NMC has had plenty of other regulatory problems, but W. R. Grace spokesman Chuck Suits said that the GMP issues seemed totally resolved when the company received a letter from FDA in December 1995 indicating that all of its manufacturing facilities were cleared. FDA had made a multisite inspection sweep earlier in the year because, as Frappaolo explained later, the agency had looked at NMC's corporate philosophy and decided that it was fostering a "band-aid" approach; this called for compliance scrutiny companywide. In 1993 and 1994, NMC had serious deficiencies at plants in Texas and Mexico. Even now, other federal grand juries in Massachusetts and Virginia are hearing about company matters unrelated to its device manufacturing.

The prosecution comes at a sensitive time for W. R. Grace, which just announced an agreement to sell NMC and its liabilities to a European company, Fresenius A.G. (Oberursel, Germany), for around $4 billion. However, Suits said the probe was disclosed earlier and the deal is unaffected. FDA, on the other hand, may be hoping that the Department of Justice will give it a fresh corporate scalp to take to congressional discussions about the advisability of deregulation and third-party review.

The case follows other, unrelated prosecutions in which C. R. Bard, Inc. (Mentor, OH), paid $62 million in fines for illegal conduct with cardiac catheters; Warner Lambert Co. (Morris Plains, NJ) was forced to pay out $10 million after admitting that stability failures were left unreported; and Ortho Pharmaceutical Corp. (Raritan, NJ) paid $7.5 million while pleading guilty to obstruction of justice.

Although FDA participates enthusiastically in international harmonization discussions with the European Union (EU), it foresees a long "confidence-building" phase before it will sign a mutual recognition agreement (MRA) that would give full credit to EU product approvals and GMP enforcement, Mid-Atlantic Region deputy director Joe Phillips told an industry meeting in Scottsdale, AZ, in February.

MRAs differ from memoranda of understanding (MOUs), which FDA has with many governments, in that MRAs cede agency authority to the other government, while MOUs allow FDA to reserve that authority; bothencourage the parties to work together.

FDA wants to find the answers to many questions about EU procedures before determining whether regulatory equivalence exists to a sufficient degree to permit an MRA, Phillips said.

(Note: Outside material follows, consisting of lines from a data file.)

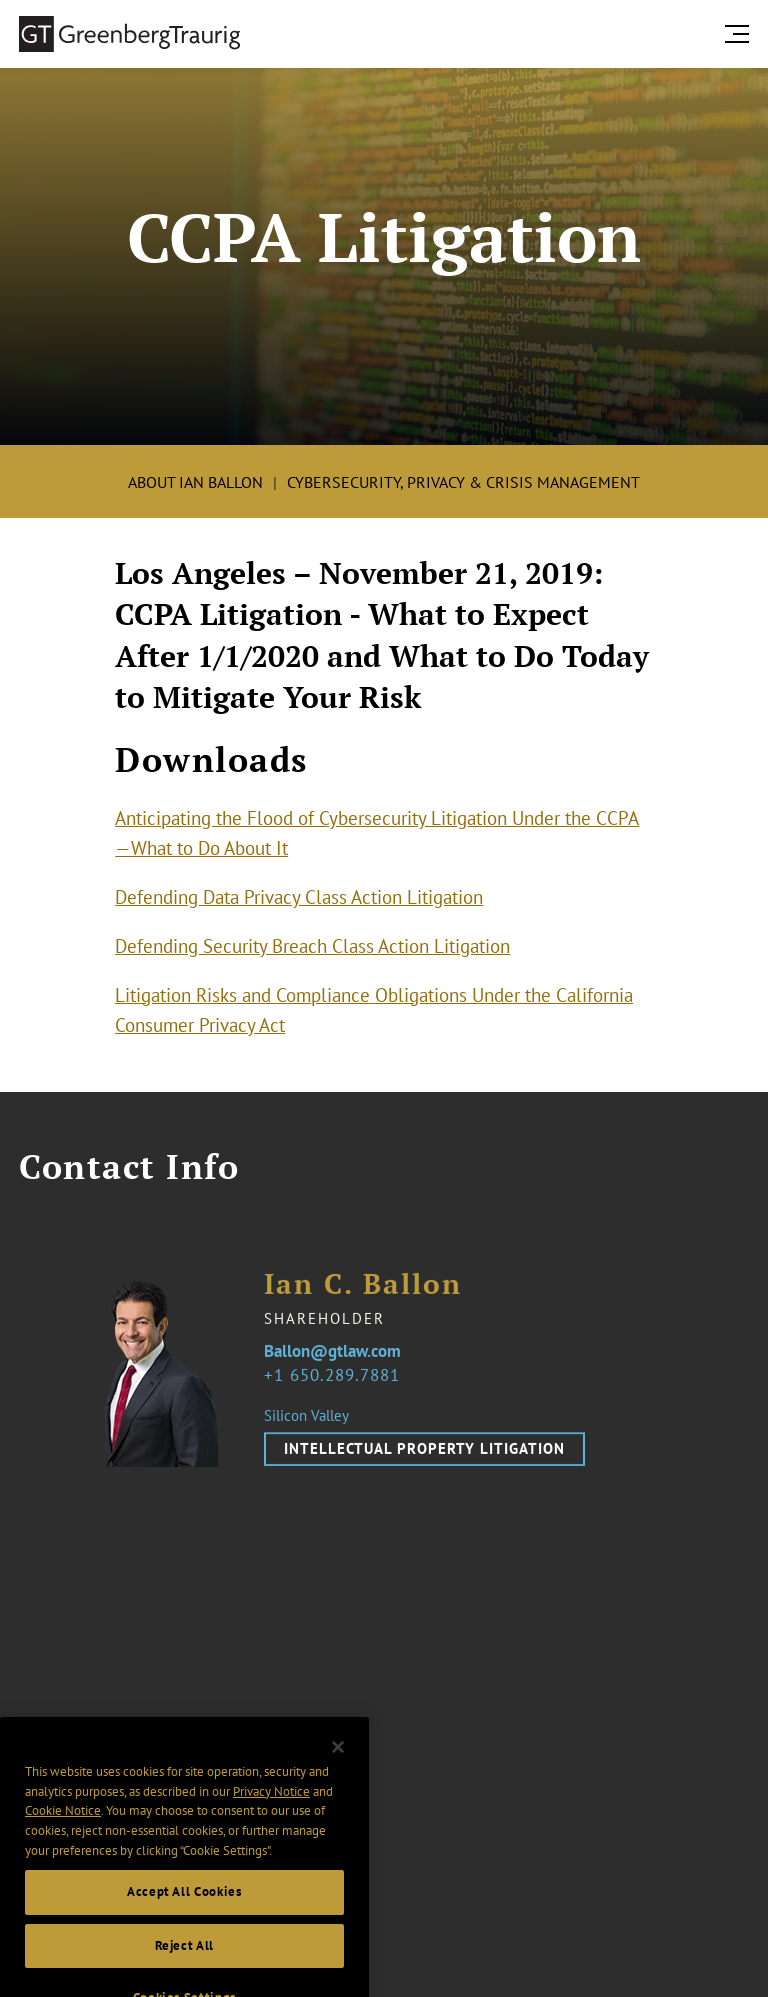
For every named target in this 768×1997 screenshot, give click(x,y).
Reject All (185, 1961)
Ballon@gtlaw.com (332, 1363)
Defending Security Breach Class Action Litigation (312, 946)
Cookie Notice (63, 1827)
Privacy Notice (271, 1807)
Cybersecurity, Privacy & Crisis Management (463, 482)
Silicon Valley (306, 1426)
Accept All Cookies (184, 1908)
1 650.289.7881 (337, 1386)
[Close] (338, 1763)
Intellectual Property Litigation (424, 1459)
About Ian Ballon (195, 482)
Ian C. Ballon (363, 1295)
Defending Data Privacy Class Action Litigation (299, 897)
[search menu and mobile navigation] (741, 33)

For example: Does the EU regimen provide the ability to cover inspections of regulated facilities, enforce laws and regulations, remove violative products, collect and analyze samples, avoid conflicts of interest, and conduct postmarket surveillance? And what if a firm refuses an inspection?

Phillips said that both the EU and Japan have requested MRAs with FDA, and that these requests have attracted the interest of both the State and Commerce departments. "We need an assurance that an MRA would provide the same protections we have now," Phillips told the meeting.

An unresolved issue is FDA's focus on the current GMPs, which "keep ratcheting up," and process validation, while "some foreign regimes think finished-product testing is the way to go."

James G. Dickinson is a veteran reporter on regulatory affairs in the medical device industry.